Saved entries
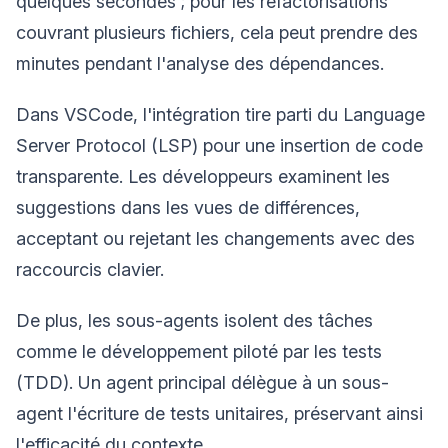
quelques secondes ; pour les refactorisations
couvrant plusieurs fichiers, cela peut prendre des
minutes pendant l'analyse des dépendances.
Dans VSCode, l'intégration tire parti du Language
Server Protocol (LSP) pour une insertion de code
transparente. Les développeurs examinent les
suggestions dans les vues de différences,
acceptant ou rejetant les changements avec des
raccourcis clavier.
De plus, les sous-agents isolent des tâches
comme le développement piloté par les tests
(TDD). Un agent principal délègue à un sous-
agent l'écriture de tests unitaires, préservant ainsi
l'efficacité du contexte.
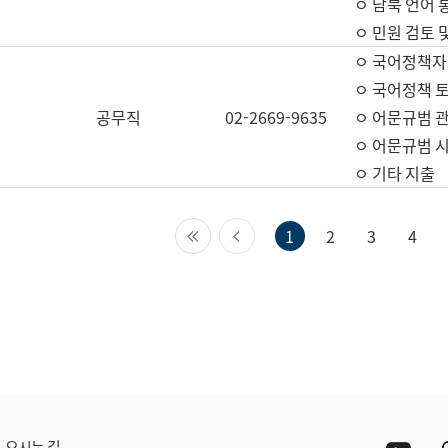
ㅇ 남북 언어 
ㅇ 민원 검토 
ㅇ 국어정책자
ㅇ 국어정책 
공무직
02-2669-9635
ㅇ 어문규범 
ㅇ 어문규범 
ㅇ 기타 지출
첫 페이지
이전 페이지
1
2
3
4
Yout
오시는 길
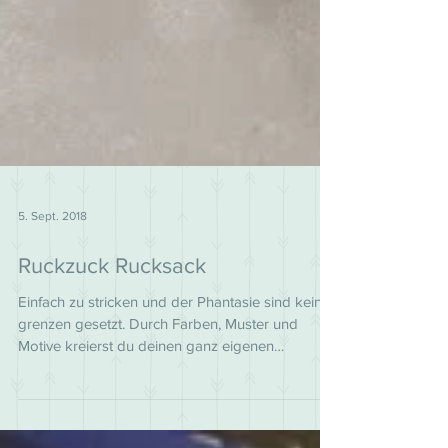
5. Sept. 2018
Ruckzuck Rucksack
Einfach zu stricken und der Phantasie sind keine
grenzen gesetzt. Durch Farben, Muster und
Motive kreierst du deinen ganz eigenen
Rucksack.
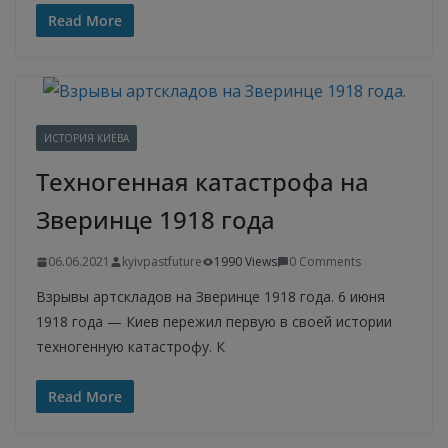
Read More
ИСТОРИЯ КИЕВА
Техногенная катастрофа на
Зверинце 1918 года
06.06.2021
kyivpastfuture
1990 Views
0 Comments
Взрывы артскладов на Зверинце 1918 года. 6 июня
1918 года — Киев пережил первую в своей истории
техногенную катастрофу. К
Read More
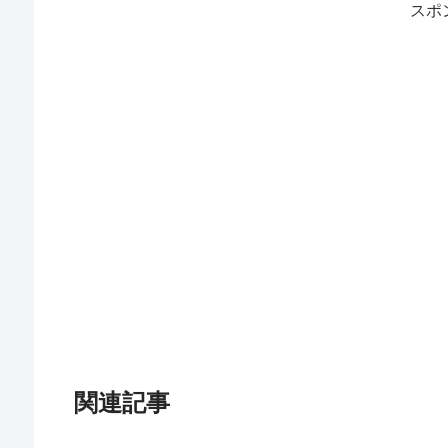
スポ
関連記事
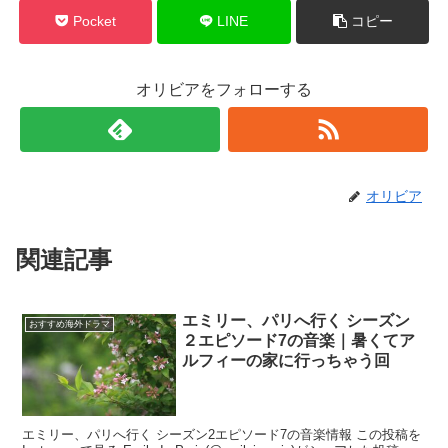
Pocket
LINE
コピー
オリビアをフォローする
オリビア
関連記事
エミリー、パリへ行く シーズン
おすすめ海外ドラマ
２エピソード7の音楽｜暑くてア
ルフィーの家に行っちゃう回
エミリー、パリへ行く シーズン2エピソード7の音楽情報 この投稿を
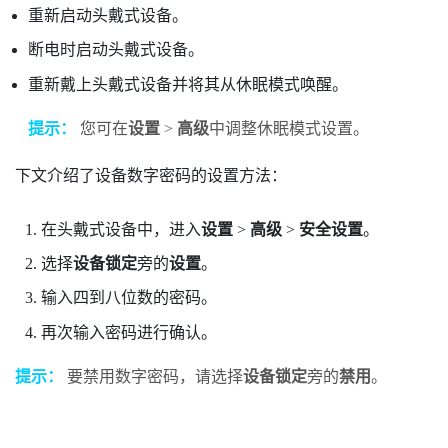
重新启动头戴式设备。
断电时启动头戴式设备。
重新戴上头戴式设备并将其从休眠模式唤醒。
提示：
您可在
设置
>
高级
中调整休眠模式设置。
下文介绍了设备数字密码的设置方法：
在头戴式设备中，进入
设置
>
高级
>
安全设置
。
选择
设备锁定
旁的
设置
。
输入四到八位数的密码。
再次输入密码进行确认。
提示：
要禁用数字密码，请选择
设备锁定
旁的
禁用
。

What you have to do: The answer should be all lines from the entries above that hold the word "sous".

Task answer:
De plus, les sous-agents isolent des tâches
(TDD). Un agent principal délègue à un sous-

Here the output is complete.